Golf is not a game, it’s bondage. It was obviously devised by a man torn with guilt, eager to atone for his sins. ~Jim Murray
Wednesday night, somewhere in China, Mays and Walsh won the Olympic gold medal in women’s beach volleyball, falling on the sand in the rain, rolling around and screaming with joy.
This ecstasy was followed by tears, especially during a brief moment when Mays sprinkled some of her mother’s ashes on the court where she had just won her second Olympic gold. She did the same thing in Athens four years ago.
The next day, on the other side of the planet, and equally amazing athletic accomplishment unfolded. I won the Cascades six golf championship by one stroke, net 30 on nine holes.
Setting aside that my handicap is 29, and that the other three in the championship round had to give me anywhere from 15 to 25 strokes, this is still somewhat remarkable. I beat my own average for the summer by six strokes.

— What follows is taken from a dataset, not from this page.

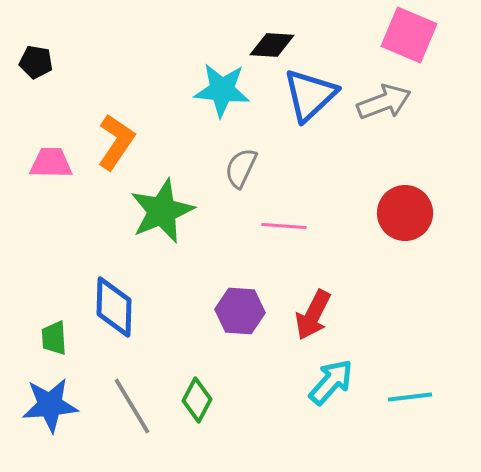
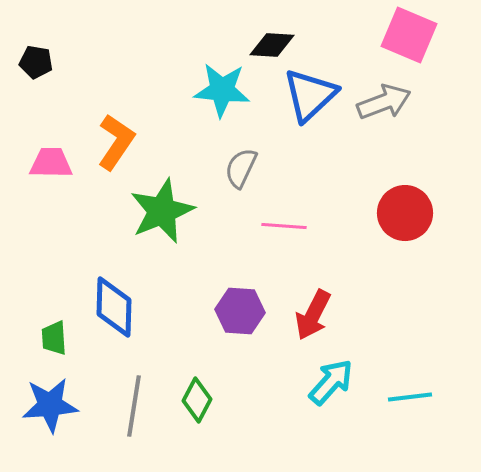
gray line: moved 2 px right; rotated 40 degrees clockwise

But the amazing thing is that I play golf at all, because I have no athletic inclination whatsoever. I’m the guy that got picked last all through elementary school, in that cruel playground ritual where bookish kids have no value. My parent signed me up for Little League, long before anyone ever thought that everyone should get a chance to play. I sat on the bench for an entire season, and never played a single inning.
In high school a P.E. teacher once threatened a group of guys and told them if they didn’t shape up he would put me on their team. In college I got my only C in a P. E. class for not being able to do enough chin ups. I had to take an activity class at the University of Tennessee, so I signed up for beginning swimming, even though I had a senior lifeguard certificate at the time.
I am by nature a risk taker, but when it comes to athletics, no risks or team sports for me. I raised three sons, and not a jock in the lot of them. A designer, a photographer and a musician: plenty of risks and lots of solitude. We play games with words, and we’re very good at it.
But ten years ago I signed up for a golf class, because my dad loved the game and I loved him. It was to be a way to spend time with him, but it wasn’t then and isn’t now a passion.
Seven years ago, in early August, we played nine holes together at Hickory Hills in Jackson on a hot, sticky afternoon. I came within a few strokes of him, a rare accomplishment in its own right although he was clearly off his game and very tired. It was the last time we would spend together alone. He returned home to Florida and died of a heart attack three weeks later, just about this time of year.
I don’t know why I kept playing. I like the discipline of having to relax to do well, but it is a difficult one for me to master. I need the exercise, and always walk. And the 16 guys who make up my league, none of whom I know in any other context, are remarkably gracious, considering how poorly I play.
They offer suggestions and encouragement, and only laugh out loud when I go in the same water hazard three times in a row. There are jokes about me, of course, but slightly out of range, while I’m looking for my ball in the tall grass. In some ways it still feels like the playground in forth grade, only with grown ups.
But I seldom think of Dad when I play. He never laughed at me at all, and once introduced me as a poet, one of the proudest moments of my life. I didn’t have to win anything to be loved by him.
He would have been proud though, and when I pulled out of the parking lot Thursday I began to cry. I wanted so much to call him. He would have laughed with me, and rejoiced in the irony of it. And he would have told me to keep my head down and to follow through, not just in golf, but in everything.
I know what he would have said. I so desperately needed to hear him say it. Even now, a day later, my grief is palatable and immense. I have no ashes to spread on the field of my accomplishment.
But I have this to say: Treasure those moments you share with those you love, even on a hot, sticky afternoon doing something you’re not very good at.
It is good to be loved and better to embrace it. Everything else is just a game.
Thank you Wally.
Thanks, Wally. Reading this made me call my dad today.
I loved reading this. Playing golf with my Father is one of my favorite things in life.